Takdir edersiniz ki kedilerin olmadığı meydan farelere, aslanın gürlemediği diyarlar maymunlara kalır. Yolumuz uzun, müşkülümüz çok ve kuyulardan seslensek de Levh-i Mahfuz’a yemin ederim; Cebrail’in getirdiği ayetlere perçinli Mavi Bayrak kazanacak, Başyücelik kazanacak. Bizler, bu çirkin çağın güzel çocuklarıyız. Hür tefekkür, özgür düşüncelerimiz ve şafak vakti tabir edilecek camgöbeği rüyalarımız var. Bize emanet verilen eşyanın mesuliyetini ve bütün mahlûkatın sorumluluğunu, iliklerimize kadar hissediyoruz. “Adalet, herkes için adalet!” şiarımızın tecellisi istikâmetinde zekâmız, aklımız ve ellerimizle çalışmaya mecburuz ve mahkûmuz.
DARBI MESEL
İmdi müsaadeniz olursa kısa bir mola verelim. Elbette ki “neomavi” gönüldaşımızın seslendirdiği “Şarkımız Bizim” adlı dinletisi eşliğinde mini minnacık bir darbı mesel dinleyelim:
“Elektronların yeri değişmiyor fakat sabit değildir ve elektron kımıldamaz ama sürekli hareket halindedir” sözünü dinleyen Fransız yazar François Mauriac şöyle dedi: “Yahu, kardeşim, insanlara, Allah bir desen daha kolay inanırlar.’’ demekle, çokta haksız sayılmaz.

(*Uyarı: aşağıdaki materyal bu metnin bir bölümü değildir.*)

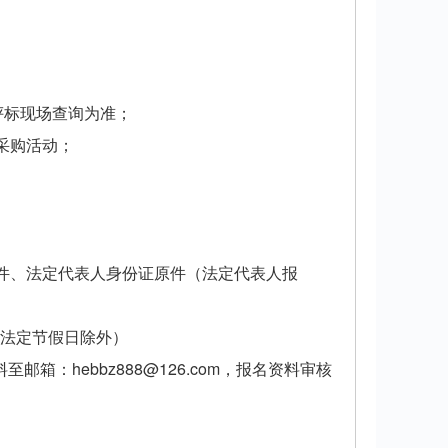
评标现场查询为准；
采购活动；
件、法定代表人身份证原件（法定代表人报
时间，法定节假日除外）
：hebbz888@126.com，报名资料审核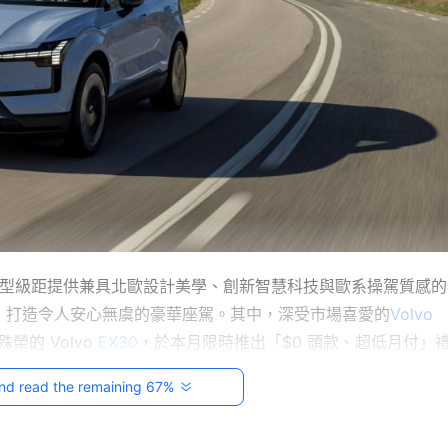
車型級距提供兼具北歐設計美學、創新智慧科技與歐系操駕質感的
，打造令人安心無虞的豪華座駕。其中，深受市場喜愛的
Volvo 
的 Volvo 
EX30
，於本月限時推出「$0 頭款、超低月付」
 Volvo XC90 也乘勢加碼，部分車型提供 120 萬 40 期
nd read the remaining 67%
，零負擔輕鬆升級，盡享源自北歐的質感生活與安心駕馭。
兼具北歐時尚與實用機能的定位深植人心。承襲 VOLVO 家族化北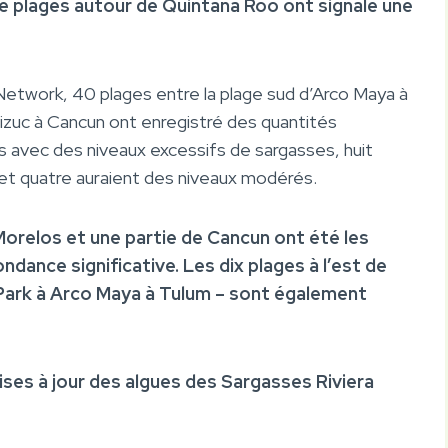
e plages autour de Quintana Roo ont signalé une
etwork, 40 plages entre la plage sud d’Arco Maya à
Nizuc à Cancun ont enregistré des quantités
 avec des niveaux excessifs de sargasses, huit
 et quatre auraient des niveaux modérés.
Morelos et une partie de Cancun ont été les
dance significative. Les dix plages à l’est de
 Park à Arco Maya à Tulum – sont également
ses à jour des algues des Sargasses Riviera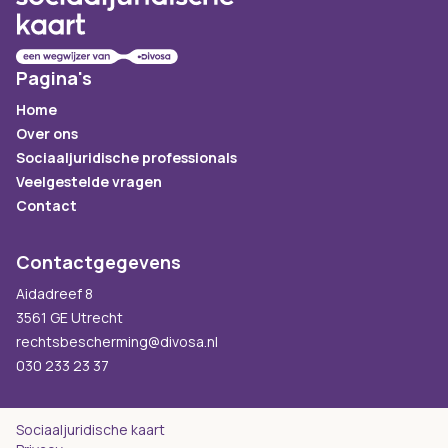
Pagina's
Home
Over ons
Sociaaljuridische professionals
Veelgestelde vragen
Contact
Contactgegevens
Aidadreef 8
3561 GE Utrecht
rechtsbescherming@divosa.nl
030 233 23 37
Sociaaljuridische kaart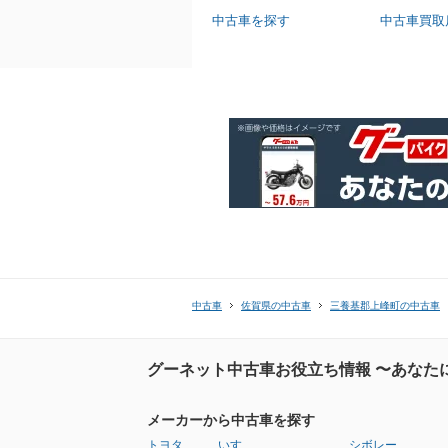
中古車を探す
中古車買取
中古車
佐賀県の中古車
三養基郡上峰町の中古車
グーネット中古車お役立ち情報 〜あなた
メーカーから中古車を探す
トヨタ
いすゞ
シボレー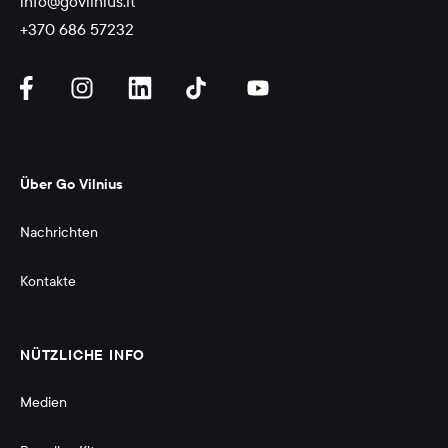
info@govilnius.lt
+370 686 57232
Über Go Vilnius
Nachrichten
Kontakte
NÜTZLICHE INFO
Medien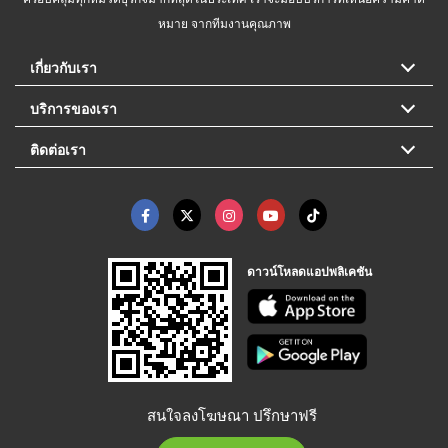
หมาย จากทีมงานคุณภาพ
เกี่ยวกับเรา
บริการของเรา
ติดต่อเรา
ดาวน์โหลดแอปพลิเคชัน
สนใจลงโฆษณา ปรึกษาฟรี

Evet, bugün, modern fiziğin teorileri beyin kıvrımlarımızı şaşırttığı gibi her türlü tahayyülümüzün ötesine geçti. Kapasitemizi aşan ve gücümüzün çok üstünde bir olgu ile karşılaştığımızda yardım dileyeceğimiz ve ismini zikredeceğimiz Allah inancımız da yoksa değirmen taşları arasında yok olur, ezilir ve un ufak oluruz. Hani demem o ki ıvır zıvır meseleler ve antin kuntin işler peşinde koşarak değirmen taşları arasında kalmamak, sonumuzun hüsran ve son nefesimizin hezimetle neticelenmemesi için Allah’ın bahşettiği zekâmız ile kalbimizin, aklımız ile izzetinefis hassamızın onurlarını muhafaza etmeli, insan devletinin uyanıklığını sergilemeliyiz.
ZEKÂ VE AKIL
Zekâ ve akıl, adeta insanın aksiyon ve dengesini sağlayan ahenk terazisidir. Kadim medeniyetimizin tefekkür ehli ve bilge insanları, zekâ için “Aklı Mead”, akıl için “Aklı Meaş” tabirini kullanırlardı. Analitik zekâ ve olgun akıl sahibi atalarımız gibi bizler de dünden-yarına, İslâm perspektifi, kadim kültürümüz ve beşerî hikmetler ışığında yürümeye gayret edelim.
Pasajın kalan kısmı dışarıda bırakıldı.